# Red 11-26 cassette louder than 11-23



## b24fsb (Dec 21, 2006)

ok so i have noticed that there's a lot of talk about how loud the cassette/chain noise is on Red. I have thought that this was funny because i never really noticed a lot of noise from my cassette/chain and i have about 600 miles on it now and everything is still quite, i have a 11-23 and the 1090R chain. at the shop that i work at i have been to guy who gets to adjust all the Red equipped bikes because im the only one that has Red and the manager thinks that means i know it better, right or wrong thats the way it is. so anyway my point, i have noticed that the 11-23 cassette bikes are quite but that the 11-26 cassette bikes have more audible noise. well that would make since because the 11-26 has a bigger dome inside to resonate more noise. so people who have Red cassettes on there bike, do you have a 11-26 or 11-23 and how is your noise level?


----------



## preston (Feb 13, 2008)

I have about 500 miles on my new Red. I have the 11-26 and also the 1090R chain, and have no problem with any noise.
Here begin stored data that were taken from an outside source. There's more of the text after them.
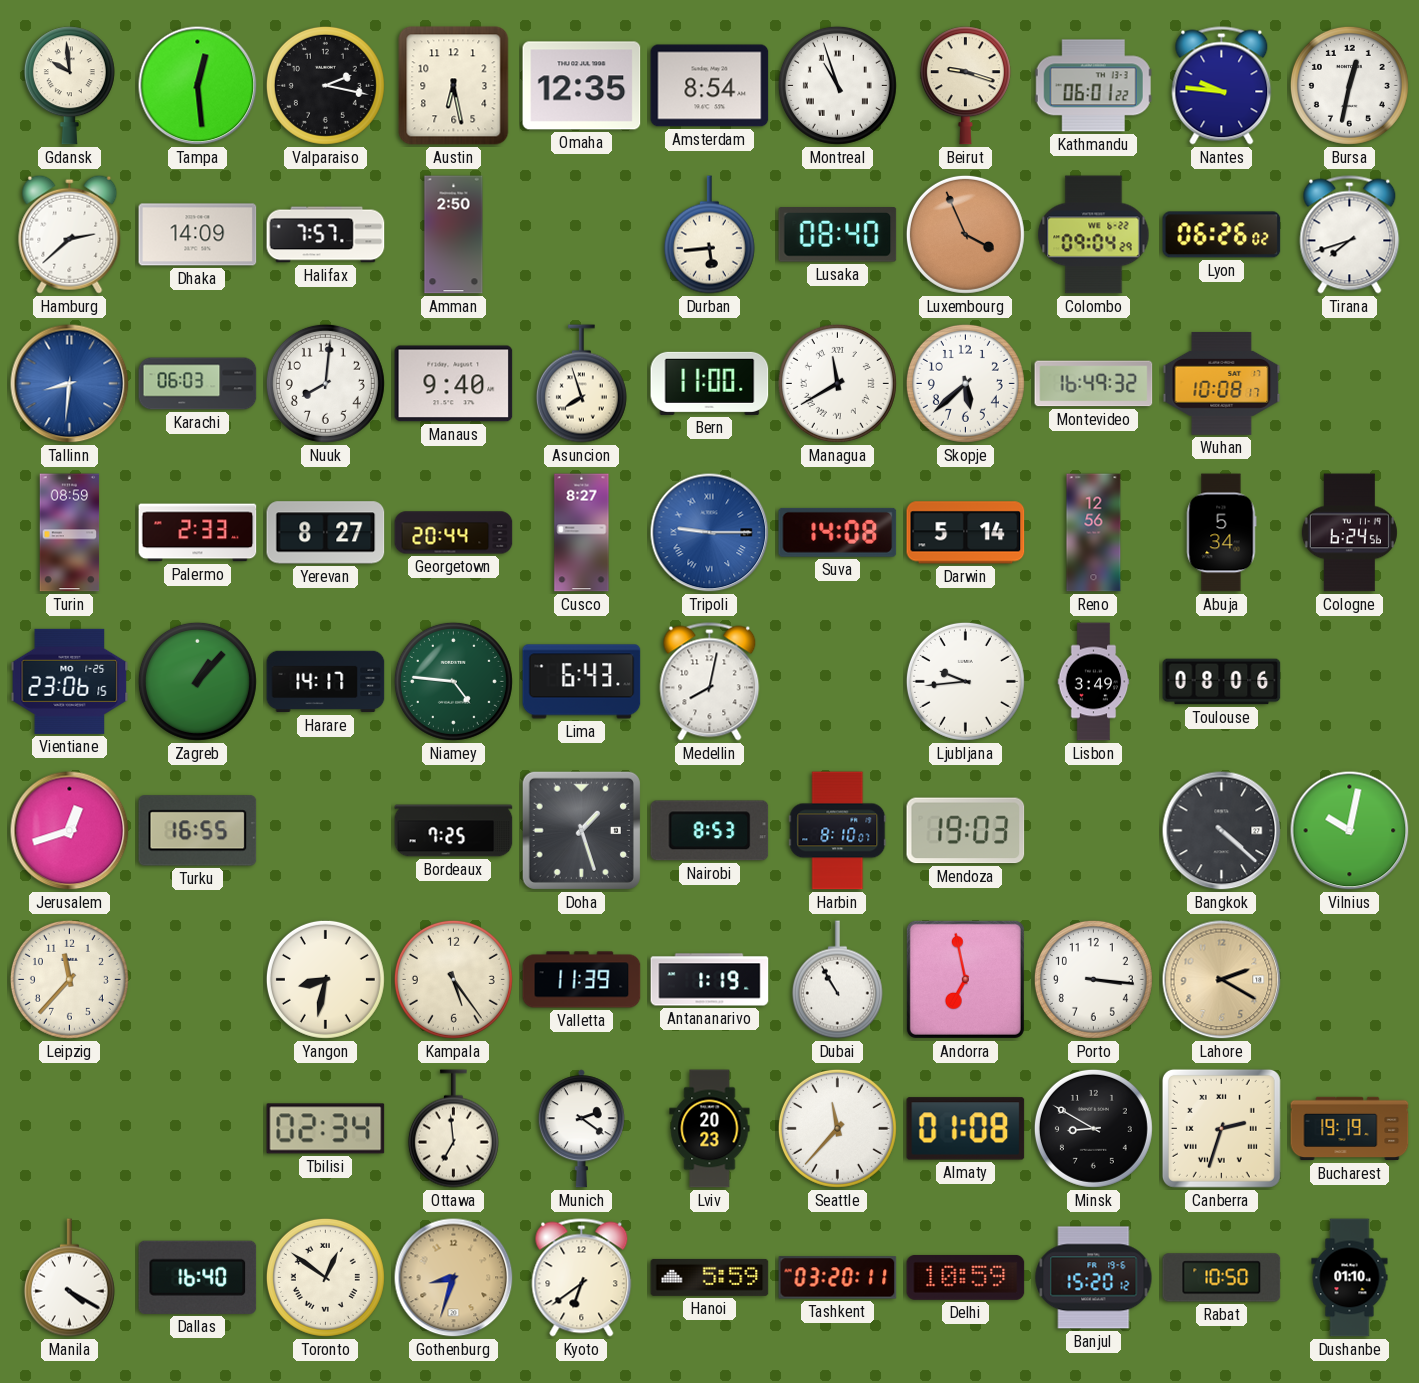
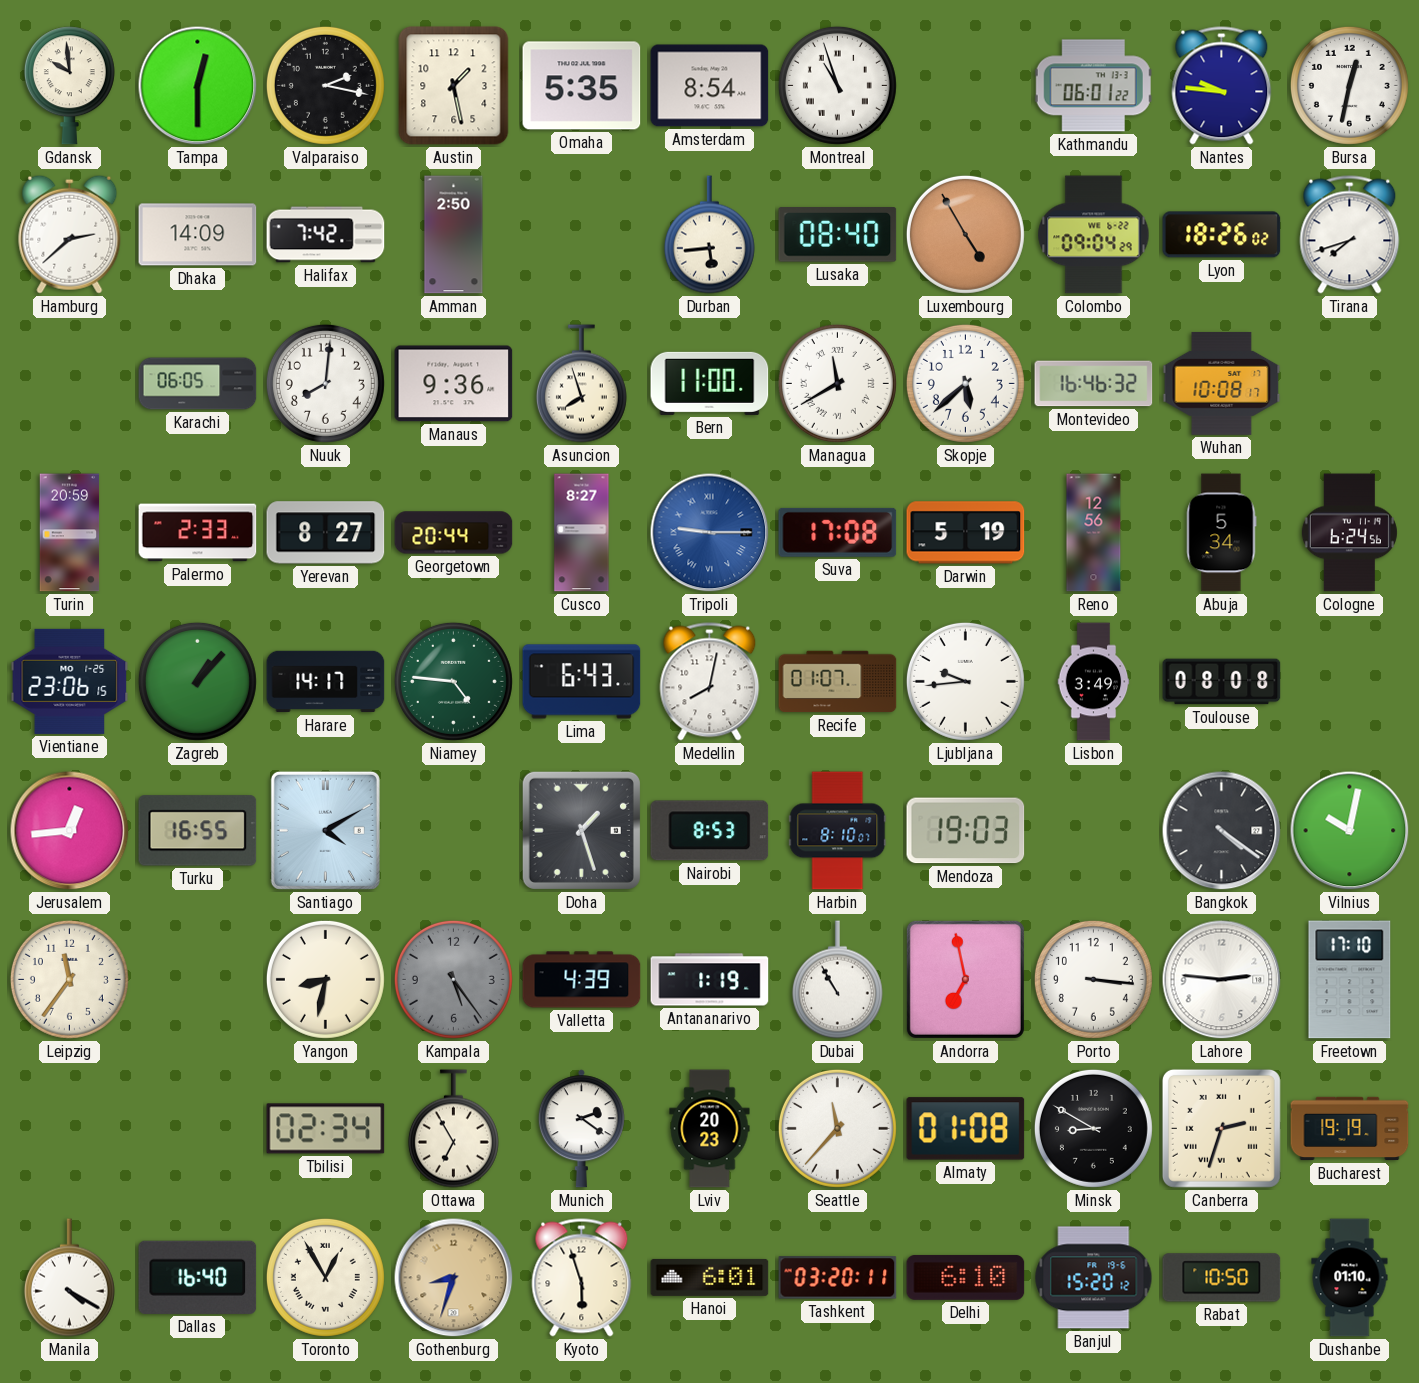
Tampa: 12:29 -> 12:30
Austin: 6:28 -> 1:28
Omaha: 12:35 -> 5:35
Beirut: 9:18 -> none
Halifax: 7:57 -> 7:42
Luxembourg: 3:56 -> 4:55
Lyon: 06:26 -> 18:26
Tallinn: 8:31 -> none
Karachi: 06:03 -> 06:05
Manaus: 9:40 -> 9:36
Montevideo: 16:49 -> 16:46
Turin: 08:59 -> 20:59
Suva: 14:08 -> 17:08
Darwin: 5:14 -> 5:19
Recife: none -> 01:07
Toulouse: 08:06 -> 08:08
Jerusalem: 12:42 -> 12:44
Santiago: none -> 4:10
Bordeaux: 7:25 -> none
Bangkok: 4:22 -> 4:21
Leipzig: 11:37 -> 11:36
Kampala dial: cream -> grey
Valletta: 11:39 -> 4:39
Lahore: 2:20 -> 2:46
Lahore dial: champagne -> white
Freetown: none -> 17:10
Ottawa: 6:59 -> 6:55
Toronto: 12:51 -> 12:55
Kyoto: 6:39 -> 5:57
Hanoi: 5:59 -> 6:01
Delhi: 10:59 -> 6:10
I previously had a 9 speed Ultegra cassette, and the Red does make a slight more amount of sound, but by no means would I say that it's loud or annoying. It's very insignificant, so I'm not sure where these issues are coming from.


----------



## edorwart (Aug 9, 2007)

I found that my 11-26 with a 1090R was a little louder than my old Dura-Ace setup. I switched to a KMC X10SL and the noise went away. I think a lot of the noise can be attributed to currect rear derailleur cable tension.


----------